A waste-free kitchen
A review of tips and tricks from around the world to re-use peelings, recycle leftovers and reduce packaging
Is plastic food wrapping excessive? ©Shutterstock/nflmk
Anyone who cooks knows that waste bins tend to fill up at an alarming rate. A delicious homemade apple pie generates a big pile of peelings; a curry leaves us wondering what to do with the plastic container the Thai vegetables came in, and a simple steamed artichoke produces an impressive quantity of uneaten leaves. Not to mention bread that, more often than not, goes stale and ends up discarded. Yet there are plenty of ways to avoid throwing excessive amounts of food waste into the bin or onto the compost.
Béa Johnson’s approach to reduce packaging
Béa Johnson was discouraged by the mainstream lifestyle in the US nurturing the notion of ‘single use’ consumption. She therefore decided to swap the American model for an extremely pared down, some might say austere, lifestyle. In so doing, she has managed to reduce her waste from 240 litres a week to just one litre a year and also cut her family’s spending by 40%. Her book Zero Waste Home is crammed with useful tips and the concept has made her famous around the world. Béa buys nothing in unnecessary packaging, so there is little to go in the bin. She only shops in bulk and takes her own glass jars (she has more than a hundred of them) and reusable fabric bags, which she sewed herself from old bed sheets. Whether she is buying rice, pasta, flour or lentils, everything goes directly into one of her own containers, so she has no need for the plastic trays, sachets and film used to package food. As she totally rejects paper packaging too, she takes her jars to the butcher's to fill them with cuts of meat or sliced ham! She also uses airtight jars to store biscuits, tomato sauce, mustard and much more.

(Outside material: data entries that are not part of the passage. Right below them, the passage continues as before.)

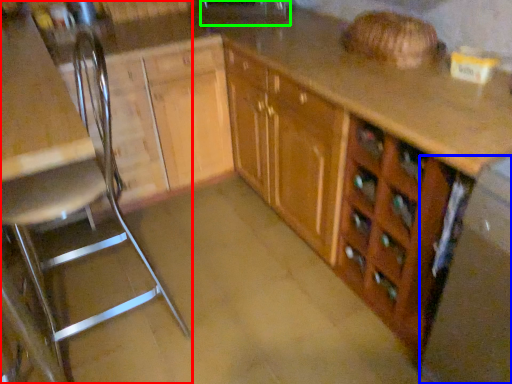 Question: Considering the real-world distances, which object is farthest from chair (highlighted by a red box)? appliance (highlighted by a blue box) or sink (highlighted by a green box)?

Choices:
 (A) appliance
 (B) sink

Answer: (A) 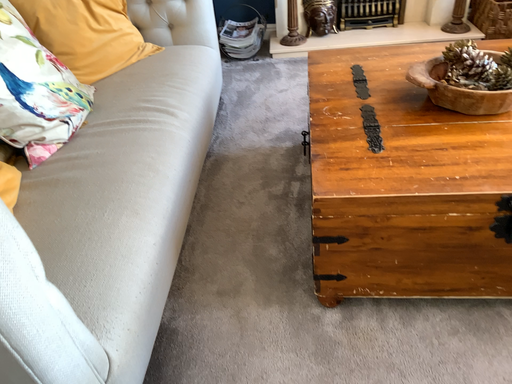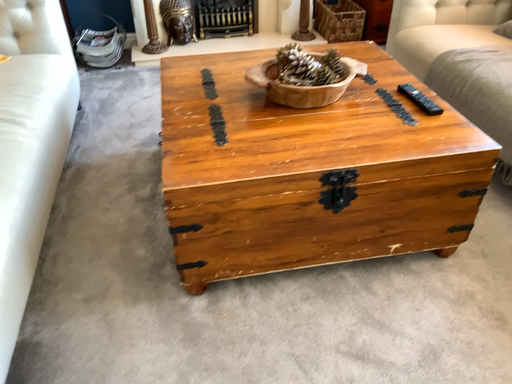 Question: How did the camera likely rotate when shooting the video?

Choices:
 (A) rotated right
 (B) rotated left

Answer: (A) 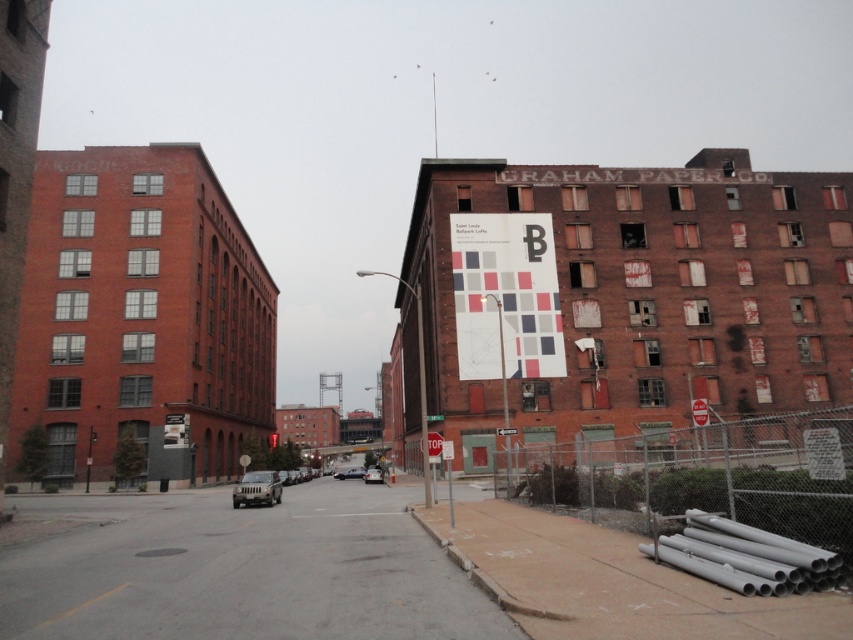 Question: Can you confirm if gray chain-link fence at lower right is positioned below matte silver suv at center?

Choices:
 (A) no
 (B) yes

Answer: (A)

Question: Which object appears closest to the camera in this image?

Choices:
 (A) white paper sign at upper center
 (B) gray chain-link fence at lower right
 (C) metallic silver car at center

Answer: (B)

Question: Is matte silver suv at center above red paper sign at center?

Choices:
 (A) no
 (B) yes

Answer: (A)

Question: Is gray chain-link fence at lower right below red paper sign at center?

Choices:
 (A) no
 (B) yes

Answer: (A)

Question: Which of the following is the closest to the observer?

Choices:
 (A) silver metallic sedan at center
 (B) matte silver suv at center
 (C) red paper sign at center

Answer: (C)

Question: Which point is closer to the camera?

Choices:
 (A) (363, 476)
 (B) (271, 476)
 (C) (802, 529)
 (D) (432, 442)

Answer: (C)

Traditional Japanese cuisine: Eat the whole vegetable
Kansha is a culinary philosophy from the Land of the Rising Sun. Its underlying principle is gratitude for the generosity of nature and to show appreciation for all the cereals, grasses, grains, fruit and vegetables we eat.
Kansha teaches us that we can use everything, even things we would usually throw away. All food, whether leftovers, leafy tops, trimmings or peelings, has potential we can put to good use with the help of specific, centuries-old recipes. The roots of wild garlic add a light garlicky taste to pancakes; kombu is used to make a broth and then reused to make the condiment gohan no tomo1 (a ‘friend for rice’). Okara, a by-product of soy milk production, is the main ingredient of a stir-fried vegetable dish called u no hana2 (cottontail) often served in izakaya (Editor’s note: Japanese gastropubs). Thickened soy milk left at the bottom of the saucepan can be heated and scrambled like eggs, seasoned with sesame and used as another highly flavourful ‘friend for rice’. The Japanese even go to the trouble of saving the water used to rinse rice (togi-jiru) to then blanch vegetables!
Traditional European cooking
Japanese cuisine is not alone in promoting frugality; European culinary traditions also have a whole array of solutions for ‘zero waste’. In Tuscany, dry bread never goes to waste: sliced, grilled and drizzled with extra-virgin olive oil, it becomes a delicious bruschetta (or fettunta); in winter, it is added to vegetable soup to make nourishing ribollita and, in summer, it is popular in panzanella, a sort of rustic salad made of tomatoes, cucumbers, red onions and basil. When it comes to meat, it is an Italian tradition to make the best use of poor quality cuts, such as cow’s stomach. Cooked in a broth, served in a bread roll and seasoned with a green sauce made from parsley, it becomes lampredotto, a Florentine street food staple.
In southern Switzerland, stale bread is turned into torta di pane ticinese, a delicious cake that is a speciality of Ticino. With the addition of candied orange and lemon peel for flavour, pine kernels for texture and cocoa powder or grated chocolate for extra richness, nobody would ever guess the main ingredient! In Eastern Europe, it is traditional to use dried onion skins as a natural dye to decorate Easter eggs. As for fruit, most people know that cherry stones enhance the flavour of jam, but the stalks should not be thrown away either. Infusing them in hot water makes a highly appreciated diuretic herbal tea.
The list of examples goes on and on…
Cutting down on waste by giving a second life to things we usually throw away is good for the planet and for your bank balance. All it requires is a little bit of creativity! Several books on the subject (see bibliography) provide a variety of ingenious and tasty tips on how to make the best of all sorts of leftovers, tops, trimmings and peelings. Enjoy your meal!